● **WORK INSTRUCTIONS**: Beginning with the line below that contains "Tora Les Tigres Volants..." and ending with the line that contains "(Translated by Google) Great", retype every line exactly. Pictures are not copied.
--- THE INPUT Enclosed Below ---
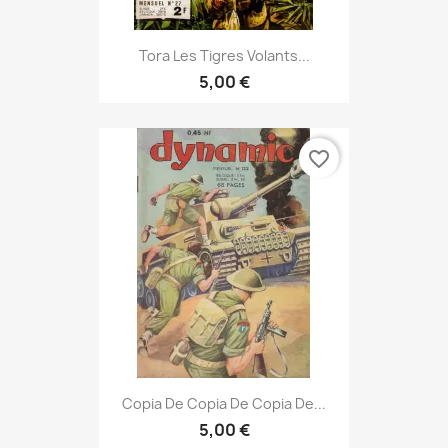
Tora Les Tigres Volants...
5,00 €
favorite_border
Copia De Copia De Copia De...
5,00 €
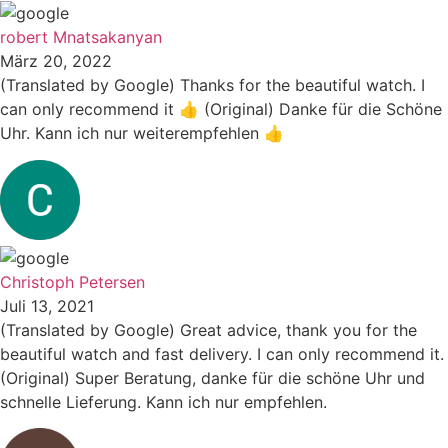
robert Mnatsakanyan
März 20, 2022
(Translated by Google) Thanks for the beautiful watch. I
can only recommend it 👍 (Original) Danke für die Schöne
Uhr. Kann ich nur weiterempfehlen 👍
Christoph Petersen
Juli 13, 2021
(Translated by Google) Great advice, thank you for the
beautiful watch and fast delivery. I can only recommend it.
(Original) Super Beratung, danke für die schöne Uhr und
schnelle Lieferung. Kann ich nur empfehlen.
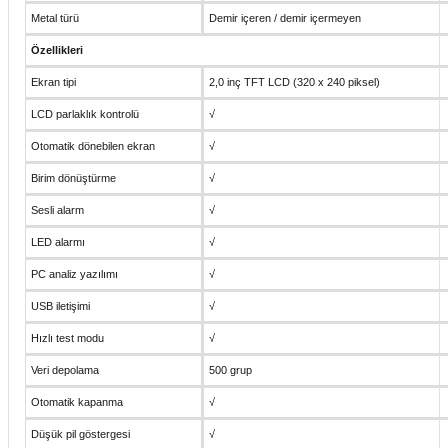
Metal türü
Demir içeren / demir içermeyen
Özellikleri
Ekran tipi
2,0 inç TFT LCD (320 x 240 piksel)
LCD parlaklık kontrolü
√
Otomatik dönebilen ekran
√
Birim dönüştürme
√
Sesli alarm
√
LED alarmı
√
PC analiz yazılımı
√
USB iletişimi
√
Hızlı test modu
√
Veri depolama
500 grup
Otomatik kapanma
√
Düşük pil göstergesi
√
--- End of Enclosed THE INPUT ---
--- THE INPUT Enclosed Below ---
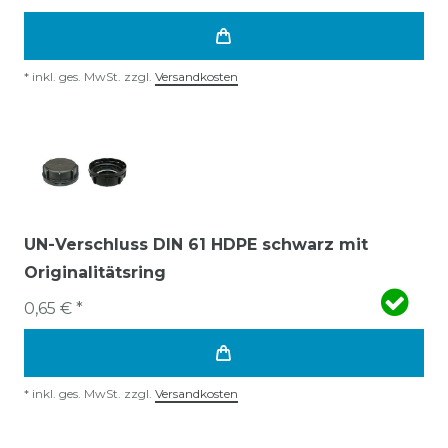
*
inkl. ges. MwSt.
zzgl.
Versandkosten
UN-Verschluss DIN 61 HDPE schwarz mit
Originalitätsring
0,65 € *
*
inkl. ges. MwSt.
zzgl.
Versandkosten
--- End of Enclosed THE INPUT ---
--- THE INPUT Enclosed Below ---
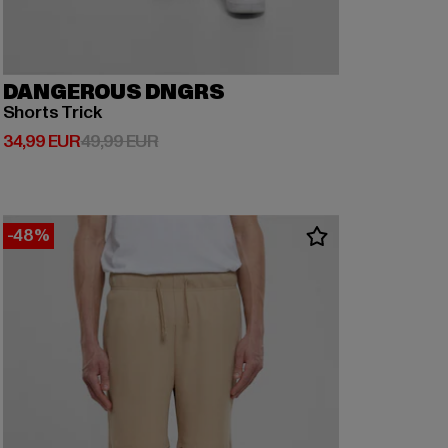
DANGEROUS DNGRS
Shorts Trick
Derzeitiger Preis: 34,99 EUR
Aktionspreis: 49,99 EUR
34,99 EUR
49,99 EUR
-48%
--- End of Enclosed THE INPUT ---
● **RESPONSE FOR THIS EXERCISE**:
Tora Les Tigres Volants...
5,00 €
favorite_border
Copia De Copia De Copia De...
5,00 €
robert Mnatsakanyan
März 20, 2022
(Translated by Google) Thanks for the beautiful watch. I
can only recommend it 👍 (Original) Danke für die Schöne
Uhr. Kann ich nur weiterempfehlen 👍
Christoph Petersen
Juli 13, 2021
(Translated by Google) Great advice, thank you for the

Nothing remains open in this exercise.